Non nego che anche da alcuni videogiochi si possa imparare qualcosina. Tutto, del resto, può accendere la curiosità, ed essere fonte di conoscenza. Tuttavia il motivo per cui molti scelgono la playstation e snobbano il libro è, secondo me, perché tenere in mano un joystick è più facile che concentrarsi su un testo scritto, e questo non mi sembra un indice di elevazione culturale (poi magari mi sbaglio e il videogame con due wrestler che si picchiano è più istruttivo di Guerra e Pace). Non ho mai pensato, comunque, di impedire a qualcuno di piazzarsi davanti alla play, e neppure mai l'ho sconsigliato neppure ai miei figli. Ho semplicemente suggerito di dedicare un po' di tempo anche alla lettura, convinto che l'una cosa non escluda l'altra e che, soprattutto, la prima (il giocare ai videogame) non sia una forma evoluta della seconda, o che contenga in sé a seconda, o che sia alternativa alla seconda.
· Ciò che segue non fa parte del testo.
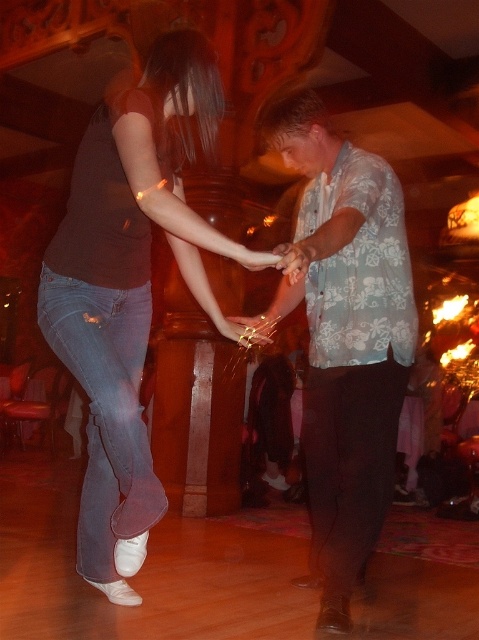 Between denim jeans at center and denim at left, which one has less height?

denim at left is shorter.

You are a GUI agent. You are given a task and a screenshot of the screen. Output one action in this format:
    pyautogui.click(x=<x>, y=<y>)
    Task: Click on the denim jeans at center
    The height and width of the screenshot is (640, 479).
    Given the screenshot: What is the action you would take?
    pyautogui.click(x=128, y=289)

This screenshot has height=640, width=479. I want to click on denim jeans at center, so click(128, 289).

Locate an element on the screen. The height and width of the screenshot is (640, 479). denim jeans at center is located at coordinates (128, 289).

Which of these two, floral print shirt at center or metallic ring at center, stands taller?

floral print shirt at center is taller.

Does point (316, 422) come in front of point (248, 326)?

No, it is not.

I want to click on floral print shirt at center, so click(x=344, y=339).

Does floral print shirt at center appear on the right side of denim at left?

Correct, you'll find floral print shirt at center to the right of denim at left.

Can you confirm if floral print shirt at center is shorter than denim at left?

No, floral print shirt at center is not shorter than denim at left.

This screenshot has height=640, width=479. What do you see at coordinates (344, 339) in the screenshot? I see `floral print shirt at center` at bounding box center [344, 339].

Locate an element on the screen. The width and height of the screenshot is (479, 640). floral print shirt at center is located at coordinates (344, 339).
Dunque, non confondiamo i due universi. Leggere e giocare alla playstation sono due cose diverse. I fumetti non c’entrano nulla con videogiochi. Non dovrebbero essere in concorrenza come non sono in concorrenza il giocare a calcio e andare a teatro. Chi non legge fumetti (o libri) e gioca alla play, non è che se non giocasse alla play leggerebbe i libri. Semplicemente leggere non gli interessa, giocare sì, forse perché è più facile e meno impegnativo. Nel sentire comune, invece, si comincia a ragionare come se il fumetto fosse un videogioco con le animazioni alla pacman, per cui uno preferisce, giustamente, i giochi più moderni con gli scenari iperrealistici e magari in 3D. Non è così! Giocate pure a tutti i games che volete, ma i fumetti sono moderni allo stesso modo. Semplicemente, sono cose diverse. A mio avviso, questa differenza andrebbe rimarcata in ogni circostanza, perché se si continuano ad accostare i comics e i games sarebbe come proporre a un ragazzo la scelta fra un film muto e in bianco e nero e uno con il sonoro e gli effetti speciali. E’ ovvio che il ragazzo sceglierà il secondo. Ma la scelta in realtà non c’è, come non c’è tra un panino di Mac Donald’s e una visita a un museo. Il problema è che se uno va sempre e soltanto da Mac Donald’s diventa obeso e non gli si accresce certo la visuale sul mondo e sulla sua bellezza. Leggere è bello e apre la mente, il cuore, la parola. Perché un’esperienza bella dovrebbe essere preclusa a un ragazzo, con la scusa che non gli interessa perché lui gioca alla play? La scuola, la famiglia, la televisione, dovrebbero educare alla lettura come educano all’alimentazione. Vengano pure tutti i videgames che si vogliono, purché non si continui a dire che il giocare è una nuova forma di lettura. Non lo è.